Material supplied:
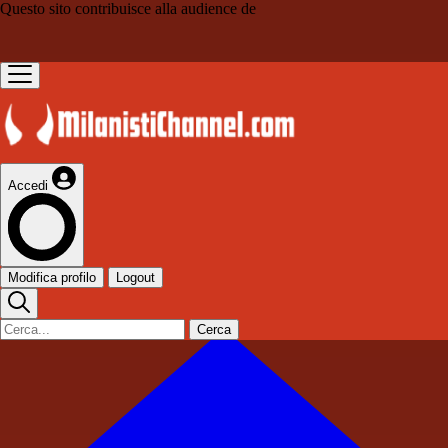
Questo sito contribuisce alla audience de
Accedi
Modifica profilo
Logout
Cerca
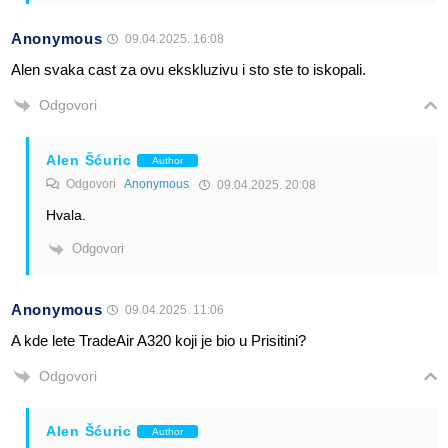
Anonymous
09.04.2025. 16:08
Alen svaka cast za ovu ekskluzivu i sto ste to iskopali.
Odgovori
Alen Šćuric
Author
Odgovori
Anonymous
09.04.2025. 20:08
Hvala.
Odgovori
Anonymous
09.04.2025. 11:06
A kde lete TradeAir A320 koji je bio u Prisitini?
Odgovori
Alen Šćuric
Author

The problem:
Go through the entries and retype each one exactly, skipping any image.

Response to this task:
Questo sito contribuisce alla audience de
Accedi
Modifica profilo
Logout
Cerca
Anonymous
09.04.2025. 16:08
Alen svaka cast za ovu ekskluzivu i sto ste to iskopali.
Odgovori
Alen Šćuric
Author
Odgovori
Anonymous
09.04.2025. 20:08
Hvala.
Odgovori
Anonymous
09.04.2025. 11:06
A kde lete TradeAir A320 koji je bio u Prisitini?
Odgovori
Alen Šćuric
Author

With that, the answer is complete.